## Directions:
Your answer should be the full set of records, printed exactly as they stand.

=== Section Start ===

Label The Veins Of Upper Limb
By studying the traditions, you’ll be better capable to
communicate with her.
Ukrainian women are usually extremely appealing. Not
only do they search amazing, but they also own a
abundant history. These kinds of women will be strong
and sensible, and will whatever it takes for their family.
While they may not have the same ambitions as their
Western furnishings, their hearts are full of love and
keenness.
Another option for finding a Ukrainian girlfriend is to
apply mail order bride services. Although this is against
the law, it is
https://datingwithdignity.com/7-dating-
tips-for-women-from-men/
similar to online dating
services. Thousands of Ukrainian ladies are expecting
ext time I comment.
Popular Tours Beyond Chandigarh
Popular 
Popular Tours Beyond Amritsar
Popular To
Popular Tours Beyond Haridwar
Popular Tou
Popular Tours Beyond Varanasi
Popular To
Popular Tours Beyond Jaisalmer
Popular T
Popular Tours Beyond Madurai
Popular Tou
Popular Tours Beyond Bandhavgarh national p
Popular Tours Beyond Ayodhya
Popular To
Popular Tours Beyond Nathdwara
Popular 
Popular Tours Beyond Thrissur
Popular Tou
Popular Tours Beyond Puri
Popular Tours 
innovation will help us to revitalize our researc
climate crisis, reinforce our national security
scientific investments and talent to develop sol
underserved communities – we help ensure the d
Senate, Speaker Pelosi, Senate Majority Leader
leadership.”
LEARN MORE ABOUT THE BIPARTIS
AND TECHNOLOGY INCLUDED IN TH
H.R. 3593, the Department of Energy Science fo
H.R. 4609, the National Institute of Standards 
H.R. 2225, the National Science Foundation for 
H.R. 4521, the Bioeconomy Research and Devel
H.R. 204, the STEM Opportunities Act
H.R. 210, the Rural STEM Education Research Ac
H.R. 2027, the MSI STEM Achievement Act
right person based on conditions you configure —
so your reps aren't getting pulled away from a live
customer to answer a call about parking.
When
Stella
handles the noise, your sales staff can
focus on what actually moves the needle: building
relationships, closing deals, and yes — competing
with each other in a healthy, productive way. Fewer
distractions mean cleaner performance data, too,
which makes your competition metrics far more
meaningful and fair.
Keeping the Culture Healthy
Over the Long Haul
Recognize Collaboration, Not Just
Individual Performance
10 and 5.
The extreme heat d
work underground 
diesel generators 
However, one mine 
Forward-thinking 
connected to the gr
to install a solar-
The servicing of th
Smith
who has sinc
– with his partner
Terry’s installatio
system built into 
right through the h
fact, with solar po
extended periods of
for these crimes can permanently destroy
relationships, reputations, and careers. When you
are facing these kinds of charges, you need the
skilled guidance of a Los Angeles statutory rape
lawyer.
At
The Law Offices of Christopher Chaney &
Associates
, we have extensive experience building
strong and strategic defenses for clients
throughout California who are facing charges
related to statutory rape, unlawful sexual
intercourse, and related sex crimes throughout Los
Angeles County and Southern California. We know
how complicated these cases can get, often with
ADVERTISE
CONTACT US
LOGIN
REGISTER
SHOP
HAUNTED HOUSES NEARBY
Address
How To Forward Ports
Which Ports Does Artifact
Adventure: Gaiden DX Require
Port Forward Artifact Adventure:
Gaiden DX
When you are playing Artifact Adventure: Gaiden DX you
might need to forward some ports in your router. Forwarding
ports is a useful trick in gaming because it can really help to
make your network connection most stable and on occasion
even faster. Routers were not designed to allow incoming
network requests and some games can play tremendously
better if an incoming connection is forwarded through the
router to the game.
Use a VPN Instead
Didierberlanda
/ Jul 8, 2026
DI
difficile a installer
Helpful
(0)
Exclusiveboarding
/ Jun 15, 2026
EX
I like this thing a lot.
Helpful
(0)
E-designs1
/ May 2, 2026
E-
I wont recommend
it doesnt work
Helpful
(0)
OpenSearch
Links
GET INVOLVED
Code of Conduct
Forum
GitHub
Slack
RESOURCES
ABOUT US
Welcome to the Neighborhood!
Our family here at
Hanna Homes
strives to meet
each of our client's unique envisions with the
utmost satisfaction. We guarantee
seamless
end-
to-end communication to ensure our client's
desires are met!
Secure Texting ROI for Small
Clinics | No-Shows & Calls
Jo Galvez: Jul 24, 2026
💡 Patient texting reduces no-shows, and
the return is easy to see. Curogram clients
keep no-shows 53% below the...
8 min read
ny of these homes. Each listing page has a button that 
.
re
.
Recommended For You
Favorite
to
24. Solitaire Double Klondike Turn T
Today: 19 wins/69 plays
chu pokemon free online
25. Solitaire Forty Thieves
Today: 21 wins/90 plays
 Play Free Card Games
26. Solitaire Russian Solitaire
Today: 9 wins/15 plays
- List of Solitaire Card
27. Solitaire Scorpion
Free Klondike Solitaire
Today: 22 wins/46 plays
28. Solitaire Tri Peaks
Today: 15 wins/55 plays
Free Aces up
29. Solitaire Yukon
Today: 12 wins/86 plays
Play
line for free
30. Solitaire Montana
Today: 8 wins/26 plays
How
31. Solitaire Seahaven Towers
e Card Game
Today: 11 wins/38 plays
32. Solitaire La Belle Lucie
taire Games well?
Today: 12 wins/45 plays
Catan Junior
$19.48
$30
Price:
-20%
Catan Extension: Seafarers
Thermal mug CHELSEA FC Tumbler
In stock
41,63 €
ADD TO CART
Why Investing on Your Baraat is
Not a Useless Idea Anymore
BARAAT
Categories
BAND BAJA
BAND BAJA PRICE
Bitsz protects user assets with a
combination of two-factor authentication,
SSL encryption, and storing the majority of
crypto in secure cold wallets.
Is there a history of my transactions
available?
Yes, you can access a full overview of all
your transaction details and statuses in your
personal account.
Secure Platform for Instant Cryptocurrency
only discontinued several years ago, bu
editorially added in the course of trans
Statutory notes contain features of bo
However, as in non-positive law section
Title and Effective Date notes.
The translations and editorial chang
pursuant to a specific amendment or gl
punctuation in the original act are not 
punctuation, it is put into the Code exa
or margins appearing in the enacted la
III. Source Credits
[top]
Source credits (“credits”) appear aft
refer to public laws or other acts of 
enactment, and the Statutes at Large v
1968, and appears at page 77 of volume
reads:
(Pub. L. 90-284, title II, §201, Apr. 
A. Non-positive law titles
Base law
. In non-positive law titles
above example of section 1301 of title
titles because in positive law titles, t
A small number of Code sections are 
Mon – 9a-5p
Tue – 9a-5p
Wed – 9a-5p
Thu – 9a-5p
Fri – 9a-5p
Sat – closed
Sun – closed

=== Section End ===

## The answer:
Label The Veins Of Upper Limb
By studying the traditions, you’ll be better capable to
communicate with her.
Ukrainian women are usually extremely appealing. Not
only do they search amazing, but they also own a
abundant history. These kinds of women will be strong
and sensible, and will whatever it takes for their family.
While they may not have the same ambitions as their
Western furnishings, their hearts are full of love and
keenness.
Another option for finding a Ukrainian girlfriend is to
apply mail order bride services. Although this is against
the law, it is
https://datingwithdignity.com/7-dating-
tips-for-women-from-men/
similar to online dating
services. Thousands of Ukrainian ladies are expecting
ext time I comment.
Popular Tours Beyond Chandigarh
Popular 
Popular Tours Beyond Amritsar
Popular To
Popular Tours Beyond Haridwar
Popular Tou
Popular Tours Beyond Varanasi
Popular To
Popular Tours Beyond Jaisalmer
Popular T
Popular Tours Beyond Madurai
Popular Tou
Popular Tours Beyond Bandhavgarh national p
Popular Tours Beyond Ayodhya
Popular To
Popular Tours Beyond Nathdwara
Popular 
Popular Tours Beyond Thrissur
Popular Tou
Popular Tours Beyond Puri
Popular Tours 
innovation will help us to revitalize our researc
climate crisis, reinforce our national security
scientific investments and talent to develop sol
underserved communities – we help ensure the d
Senate, Speaker Pelosi, Senate Majority Leader
leadership.”
LEARN MORE ABOUT THE BIPARTIS
AND TECHNOLOGY INCLUDED IN TH
H.R. 3593, the Department of Energy Science fo
H.R. 4609, the National Institute of Standards 
H.R. 2225, the National Science Foundation for 
H.R. 4521, the Bioeconomy Research and Devel
H.R. 204, the STEM Opportunities Act
H.R. 210, the Rural STEM Education Research Ac
H.R. 2027, the MSI STEM Achievement Act
right person based on conditions you configure —
so your reps aren't getting pulled away from a live
customer to answer a call about parking.
When
Stella
handles the noise, your sales staff can
focus on what actually moves the needle: building
relationships, closing deals, and yes — competing
with each other in a healthy, productive way. Fewer
distractions mean cleaner performance data, too,
which makes your competition metrics far more
meaningful and fair.
Keeping the Culture Healthy
Over the Long Haul
Recognize Collaboration, Not Just
Individual Performance
10 and 5.
The extreme heat d
work underground 
diesel generators 
However, one mine 
Forward-thinking 
connected to the gr
to install a solar-
The servicing of th
Smith
who has sinc
– with his partner
Terry’s installatio
system built into 
right through the h
fact, with solar po
extended periods of
for these crimes can permanently destroy
relationships, reputations, and careers. When you
are facing these kinds of charges, you need the
skilled guidance of a Los Angeles statutory rape
lawyer.
At
The Law Offices of Christopher Chaney &
Associates
, we have extensive experience building
strong and strategic defenses for clients
throughout California who are facing charges
related to statutory rape, unlawful sexual
intercourse, and related sex crimes throughout Los
Angeles County and Southern California. We know
how complicated these cases can get, often with
ADVERTISE
CONTACT US
LOGIN
REGISTER
SHOP
HAUNTED HOUSES NEARBY
Address
How To Forward Ports
Which Ports Does Artifact
Adventure: Gaiden DX Require
Port Forward Artifact Adventure:
Gaiden DX
When you are playing Artifact Adventure: Gaiden DX you
might need to forward some ports in your router. Forwarding
ports is a useful trick in gaming because it can really help to
make your network connection most stable and on occasion
even faster. Routers were not designed to allow incoming
network requests and some games can play tremendously
better if an incoming connection is forwarded through the
router to the game.
Use a VPN Instead
Didierberlanda
/ Jul 8, 2026
DI
difficile a installer
Helpful
(0)
Exclusiveboarding
/ Jun 15, 2026
EX
I like this thing a lot.
Helpful
(0)
E-designs1
/ May 2, 2026
E-
I wont recommend
it doesnt work
Helpful
(0)
OpenSearch
Links
GET INVOLVED
Code of Conduct
Forum
GitHub
Slack
RESOURCES
ABOUT US
Welcome to the Neighborhood!
Our family here at
Hanna Homes
strives to meet
each of our client's unique envisions with the
utmost satisfaction. We guarantee
seamless
end-
to-end communication to ensure our client's
desires are met!
Secure Texting ROI for Small
Clinics | No-Shows & Calls
Jo Galvez: Jul 24, 2026
💡 Patient texting reduces no-shows, and
the return is easy to see. Curogram clients
keep no-shows 53% below the...
8 min read
ny of these homes. Each listing page has a button that 
.
re
.
Recommended For You
Favorite
to
24. Solitaire Double Klondike Turn T
Today: 19 wins/69 plays
chu pokemon free online
25. Solitaire Forty Thieves
Today: 21 wins/90 plays
 Play Free Card Games
26. Solitaire Russian Solitaire
Today: 9 wins/15 plays
- List of Solitaire Card
27. Solitaire Scorpion
Free Klondike Solitaire
Today: 22 wins/46 plays
28. Solitaire Tri Peaks
Today: 15 wins/55 plays
Free Aces up
29. Solitaire Yukon
Today: 12 wins/86 plays
Play
line for free
30. Solitaire Montana
Today: 8 wins/26 plays
How
31. Solitaire Seahaven Towers
e Card Game
Today: 11 wins/38 plays
32. Solitaire La Belle Lucie
taire Games well?
Today: 12 wins/45 plays
Catan Junior
$19.48
$30
Price:
-20%
Catan Extension: Seafarers
Thermal mug CHELSEA FC Tumbler
In stock
41,63 €
ADD TO CART
Why Investing on Your Baraat is
Not a Useless Idea Anymore
BARAAT
Categories
BAND BAJA
BAND BAJA PRICE
Bitsz protects user assets with a
combination of two-factor authentication,
SSL encryption, and storing the majority of
crypto in secure cold wallets.
Is there a history of my transactions
available?
Yes, you can access a full overview of all
your transaction details and statuses in your
personal account.
Secure Platform for Instant Cryptocurrency
only discontinued several years ago, bu
editorially added in the course of trans
Statutory notes contain features of bo
However, as in non-positive law section
Title and Effective Date notes.
The translations and editorial chang
pursuant to a specific amendment or gl
punctuation in the original act are not 
punctuation, it is put into the Code exa
or margins appearing in the enacted la
III. Source Credits
[top]
Source credits (“credits”) appear aft
refer to public laws or other acts of 
enactment, and the Statutes at Large v
1968, and appears at page 77 of volume
reads:
(Pub. L. 90-284, title II, §201, Apr. 
A. Non-positive law titles
Base law
. In non-positive law titles
above example of section 1301 of title
titles because in positive law titles, t
A small number of Code sections are 
Mon – 9a-5p
Tue – 9a-5p
Wed – 9a-5p
Thu – 9a-5p
Fri – 9a-5p
Sat – closed
Sun – closed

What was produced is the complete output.